Was macht der niedersächsische Landtagsabgeordnete Uwe Santjer anders als die anderen? Die Cuxhavener haben ihn am Sonntag mit gut 51 Prozent zum neuen Oberbürgermeister gewählt, während seine SPD bei etwa 20 Prozent verharrte. Santjer weiß, was er will. Das unterscheidet ihn und manch anderen erfolgreichen Sozialdemokraten von seiner Partei. Er kommuniziert am laufenden Meter, er lacht, er quatscht mit den Leuten an der Küste, er menschelt – mit System. Mit einem wie ihm lässt sich das Ende des sozialdemokratischen Zeitalters, das Soziologen bereits Anfang der Achtzigerjahre prognostizierten, etwas aufhalten. Zumindest in Cuxhaven.
Natürlich ist das Fehlen von echten Persönlichkeiten aus dem wirklichen Leben nur ein Grund dafür, dass die großen Parteien selbst in ihren Hochburgen verlieren können. Aber es erklärt nicht alles, wie der Blick auf den Wahlsonntag in Niedersachsen zeigt. Die Gewinne der Grünen sind so groß wie die Verluste der SPD, weil den Grünen in der Kompliziertheit dieser Welt ein eindeutiges Thema zugeschrieben wird. Prima Klima eben. Das fehlt vor allem der ehemals großen, alten SPD.

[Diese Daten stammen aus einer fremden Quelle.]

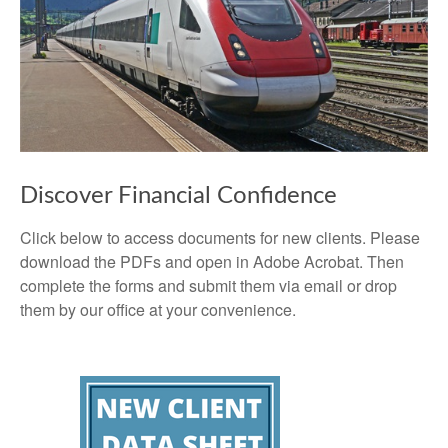
Discover Financial Confidence
Click below to access documents for new clients. Please
download the PDFs and open in Adobe Acrobat. Then
complete the forms and submit them via email or drop
them by our office at your convenience.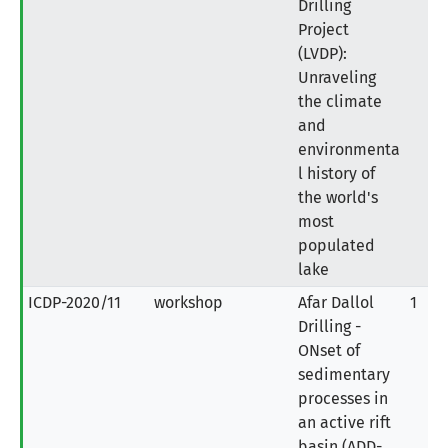
Drilling
Project
(LVDP):
Unraveling
the climate
and
environmenta
l history of
the world's
most
populated
lake
ICDP-2020/11
workshop
Afar Dallol
1
Drilling -
ONset of
sedimentary
processes in
an active rift
basin (ADD-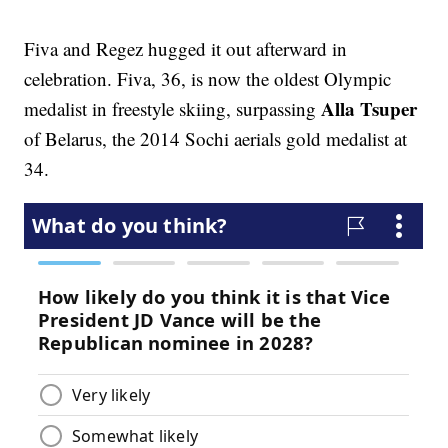
Fiva and Regez hugged it out afterward in
celebration. Fiva, 36, is now the oldest Olympic
Alla Tsuper
medalist in freestyle skiing, surpassing
of Belarus, the 2014 Sochi aerials gold medalist at
34.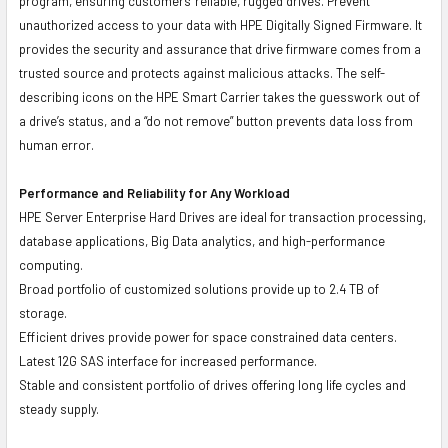
program, ensuring customers' reliable, rugged drives. Prevent
unauthorized access to your data with HPE Digitally Signed Firmware. It
provides the security and assurance that drive firmware comes from a
trusted source and protects against malicious attacks. The self-
describing icons on the HPE Smart Carrier takes the guesswork out of
a drive’s status, and a “do not remove” button prevents data loss from
human error.
Performance and Reliability for Any Workload
HPE Server Enterprise Hard Drives are ideal for transaction processing,
database applications, Big Data analytics, and high-performance
computing.
Broad portfolio of customized solutions provide up to 2.4 TB of
storage.
Efficient drives provide power for space constrained data centers.
Latest 12G SAS interface for increased performance.
Stable and consistent portfolio of drives offering long life cycles and
steady supply.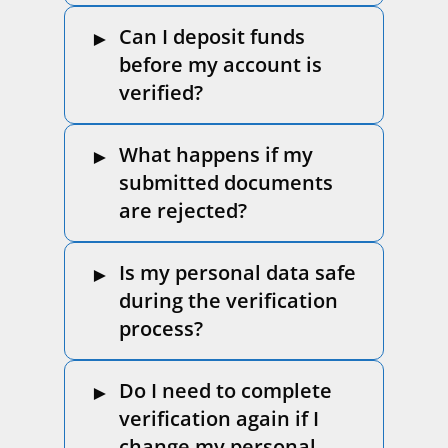
Can I deposit funds
before my account is
verified?
What happens if my
submitted documents
are rejected?
Is my personal data safe
during the verification
process?
Do I need to complete
verification again if I
change my personal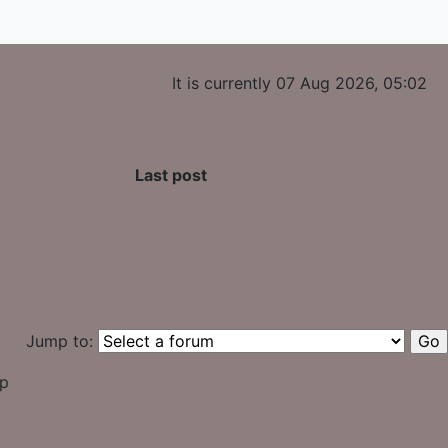
It is currently 07 Aug 2026, 05:02
Last post
Jump to:
up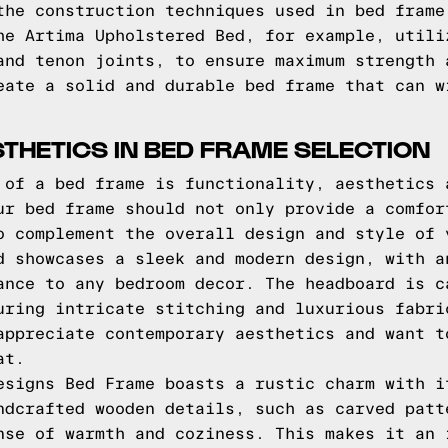
the construction techniques used in bed frame
he Artima Upholstered Bed, for example, utili
and tenon joints, to ensure maximum strength 
eate a solid and durable bed frame that can w
THETICS IN BED FRAME SELECTION
 of a bed frame is functionality, aesthetics 
ur bed frame should not only provide a comfor
o complement the overall design and style of 
d showcases a sleek and modern design, with a
ance to any bedroom decor. The headboard is c
uring intricate stitching and luxurious fabri
appreciate contemporary aesthetics and want t
at.
esigns Bed Frame boasts a rustic charm with i
ndcrafted wooden details, such as carved patt
nse of warmth and coziness. This makes it an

Aber beide Regierungsparteien in Niedersachsen haben es da besonders schwer. Eine Arbeiterbewegung gibt es nicht mehr – wohl aber 100 000 gut verdienende Angestellte bei VW. Da können weder Sozial- noch Christdemokraten einfach als Nur-noch-Klima-Prediger auftreten, aber umso schneller als Klima-Killer verteufelt werden. Von der „Niedersachsenpartei“ sind jedoch vor allem Stephan Weil und seine SPD derzeit weit entfernt. Ob das bis zur OB-Wahl in Hannover noch aufzuholen ist?